# A YouTube Video Summarizer Using Whisper and LangChain

• Find the  [Notebook](https://colab.research.google.com/github/towardsai/ragbook-notebooks/blob/main/notebooks/Chapter%2007%20-%20Create_a_YouTube_Video_Summarizer_Using_Whisper_and_LangChain_.ipynb)  for this section at  [towardsai.net/book](http://towardsai.net/book).

The project involves a series of steps, starting with downloading the audio file from YouTube. Once the audio file is obtained, it is transcribed using **Whisper**. After the transcription is complete, the text is summarized using LangChain, employing three different approaches: *stuff*, *refine*, and *map_reduce*. Finally, multiple transcriptions are added to the DeepLake database to enable question-answering for those videos.

The following diagram explains what we are going to do in this project:

![image](./youtube_video_summarizer.jpg)

*Our YouTube video summarizer pipeline.*

As usual, start by installing the packages using the command: `!pip install langchain==0.0.208 deeplake openai==0.27.8 tiktoken,  yt_dlp, and openai-whisper.`

Next, install [ffmpeg](https://ffmpeg.org/); it is a prerequisite for the ***yt_dlp*** package.

Next, add the API key for OpenAI and Deep Lake services to the environment variables.

In [None]:
import os
from langchain_custom_utils.helper import get_openai_api_key, get_deeplake_api_key, print_response
OPENAI_API_KEY = get_openai_api_key()
DEEPLAKE_API_KEY = get_deeplake_api_key()

The tutorial teaches how to programmatically summarize a video featuring Yann LeCun, a notable computer scientist and AI researcher. The video covers LeCun’s thoughts on the challenges associated with large language models. However, the code would work with any other video as long as it can be summarized using only its audio (as the model won’t know what is shown in the video) and that ideally contains only a few speakers. Video podcasts are ideal for this project.

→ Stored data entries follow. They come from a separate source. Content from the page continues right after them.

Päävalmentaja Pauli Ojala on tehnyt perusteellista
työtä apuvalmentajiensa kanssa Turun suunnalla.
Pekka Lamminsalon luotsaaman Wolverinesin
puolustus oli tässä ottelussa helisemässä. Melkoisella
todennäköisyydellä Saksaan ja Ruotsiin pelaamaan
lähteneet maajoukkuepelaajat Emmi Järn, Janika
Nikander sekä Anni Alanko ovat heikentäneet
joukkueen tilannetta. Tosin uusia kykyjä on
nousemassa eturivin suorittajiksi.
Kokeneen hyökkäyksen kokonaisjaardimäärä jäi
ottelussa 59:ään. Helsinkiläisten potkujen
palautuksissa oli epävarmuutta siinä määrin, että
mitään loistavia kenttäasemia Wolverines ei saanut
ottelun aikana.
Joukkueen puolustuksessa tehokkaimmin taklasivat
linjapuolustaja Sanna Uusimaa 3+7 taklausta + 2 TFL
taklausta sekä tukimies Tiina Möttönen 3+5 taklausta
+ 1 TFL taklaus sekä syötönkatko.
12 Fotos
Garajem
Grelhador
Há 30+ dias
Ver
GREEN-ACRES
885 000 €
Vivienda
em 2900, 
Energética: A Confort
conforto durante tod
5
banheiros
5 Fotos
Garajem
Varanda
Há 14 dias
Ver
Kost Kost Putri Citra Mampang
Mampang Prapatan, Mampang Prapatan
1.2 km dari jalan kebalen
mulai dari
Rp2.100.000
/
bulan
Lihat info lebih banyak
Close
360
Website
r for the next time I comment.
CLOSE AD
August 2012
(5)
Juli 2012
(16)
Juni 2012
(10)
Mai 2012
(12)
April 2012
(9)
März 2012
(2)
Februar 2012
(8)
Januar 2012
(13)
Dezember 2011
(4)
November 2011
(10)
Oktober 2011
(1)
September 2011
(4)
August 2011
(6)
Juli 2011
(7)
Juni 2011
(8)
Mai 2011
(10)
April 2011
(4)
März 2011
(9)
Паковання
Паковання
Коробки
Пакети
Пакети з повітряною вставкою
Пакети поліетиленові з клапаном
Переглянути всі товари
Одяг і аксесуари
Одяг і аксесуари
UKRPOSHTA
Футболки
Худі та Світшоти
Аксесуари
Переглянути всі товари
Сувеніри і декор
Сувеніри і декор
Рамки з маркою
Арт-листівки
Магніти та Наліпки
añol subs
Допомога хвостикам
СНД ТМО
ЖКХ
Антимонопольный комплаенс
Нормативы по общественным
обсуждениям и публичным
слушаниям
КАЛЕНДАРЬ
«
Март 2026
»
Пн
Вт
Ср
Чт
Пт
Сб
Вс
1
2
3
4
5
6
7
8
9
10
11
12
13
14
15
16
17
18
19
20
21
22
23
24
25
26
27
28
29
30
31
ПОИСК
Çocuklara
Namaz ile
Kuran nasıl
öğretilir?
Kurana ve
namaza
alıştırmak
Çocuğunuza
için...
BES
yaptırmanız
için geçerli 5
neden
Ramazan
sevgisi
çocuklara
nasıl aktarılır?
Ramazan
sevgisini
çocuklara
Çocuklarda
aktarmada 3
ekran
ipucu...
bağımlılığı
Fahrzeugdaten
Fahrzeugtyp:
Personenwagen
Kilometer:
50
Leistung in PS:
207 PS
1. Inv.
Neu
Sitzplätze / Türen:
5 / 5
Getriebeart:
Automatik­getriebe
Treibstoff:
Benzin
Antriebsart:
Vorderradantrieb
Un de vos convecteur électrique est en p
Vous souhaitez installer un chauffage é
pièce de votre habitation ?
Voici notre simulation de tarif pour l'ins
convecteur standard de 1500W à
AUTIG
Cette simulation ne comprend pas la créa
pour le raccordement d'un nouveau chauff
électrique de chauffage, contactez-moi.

The download_mp4_from_youtube() function downloads the highest quality mp4 video file from a given YouTube link and saves it to a specified path and filename. To use this function, simply copy and paste the URL of the chosen video into it.

In [None]:
import yt_dlp

def download_mp4_from_youtube(url):
    # Set the options for the download
    filename = 'lecuninterview.mp4'
    ydl_opts = {
        'format': 'bestvideo[ext=mp4]+bestaudio[ext=m4a]/best[ext=mp4]',
        'outtmpl': filename,
        'quiet': True,
    }

    # Download the video file
    with yt_dlp.YoutubeDL(ydl_opts) as ydl:
        result = ydl.extract_info(url, download=True)

url = "https://www.youtube.com/watch?v=mBjPyte2ZZo"
download_mp4_from_youtube(url)

Now that the video MP4 has been downloaded, the next step is to transcribe its audio using a speech-to-text model. One of the currently most popular open-source speech-to-text models is OpenAI’s Whisper.